First, our conceptual paper characterized three logics of special education: compliance, intervention, and equity. We argue these logics are simultaneously drawn upon by leaders and other actors as they implement special education. Second, our analysis drew on concepts of framing theory as well as institutional logics to reveal how 25 urban districts’ COVID reopening plans embodied three logics of special education. We assessed the nature and foci of 520 special education policy frames, including how frames aligned to specific logics. We found that the districts in our sample prioritized the compliance and intervention logics of special education, yet devoted less attention to the equity logic.
A strength of the logics perspective is that it embraces the social, professional and political complexities of organizational change.
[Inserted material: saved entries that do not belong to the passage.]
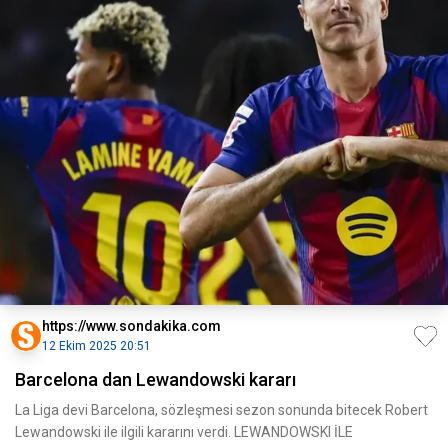
https://www.sondakika.com
12 Ekim 2025 20:51
Barcelona dan Lewandowski kararı
La Liga devi Barcelona, sözleşmesi sezon sonunda bitecek Robert
Lewandowski ile ilgili kararını verdi. LEWANDOWSKI İLE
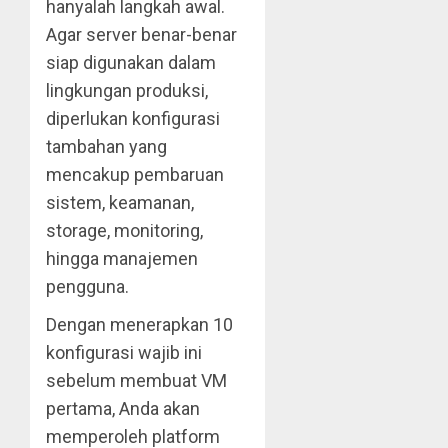
hanyalah langkah awal.
Agar server benar-benar
siap digunakan dalam
lingkungan produksi,
diperlukan konfigurasi
tambahan yang
mencakup pembaruan
sistem, keamanan,
storage, monitoring,
hingga manajemen
pengguna.
Dengan menerapkan 10
konfigurasi wajib ini
sebelum membuat VM
pertama, Anda akan
memperoleh platform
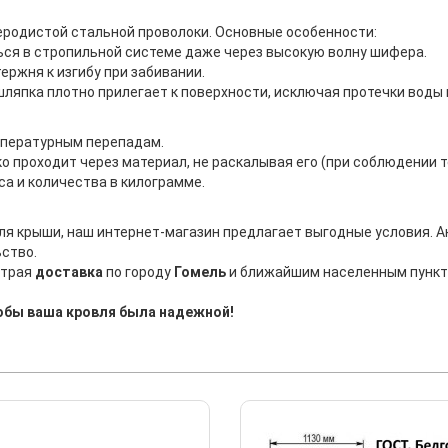
еродистой стальной проволоки. Основные особенности:
ся в стропильной системе даже через высокую волну шифера.
ержня к изгибу при забивании.
ляпка плотно прилегает к поверхности, исключая протечки воды 
мпературным перепадам.
о проходит через материал, не раскалывая его (при соблюдении т
а и количества в килограмме.
я крыши, наш интернет-магазин предлагает выгодные условия. 
ство.
страя
доставка
по городу
Гомель
и ближайшим населенным пункта
тобы ваша кровля была надежной!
While applying the logics perspective, we considered how multiple, competing logics structure the special education field, influencing aspects of districts and schools as organizations (e.g., organizational structures, allocation of resources, and norms), and, in turn, actors’ work (Durand & Thornton, 2018). A second strength is how this perspective attends to the way that shifting logics contribute to organizational change (Russell, 2011; Scott et al., 2000). We considered how particular logics of special education were elevated and amplified in particular contexts. In sum, the logics perspective provides lenses for understanding the dynamics of institutional and organizational change.
Despite these strengths, our analysis identifies formidable challenges and limitations in applying the logics perspective. First, it remains nebulous how to bound and name a logic, and how to determine when a theme in the data represents a distinct logic. Second, as researchers, it is not always feasible to collect and analyze data stretching across the macro, meso, and micro analytic levels to track institutional logics and their flow from structures in a field to individual beliefs, schemas, and practices. This, in turn, can strain the researcher’s ability to draw valid connections between organizational practices and field-level logics. Third, there remain gaps in our understanding of how logics are racialized. As such, for scholars concerned with the intersection of education policy and racism, it is necessary to pay close attention to how racial structures influence logics and how actors draw on and use logics to advance various agendas, including reducing inequalities.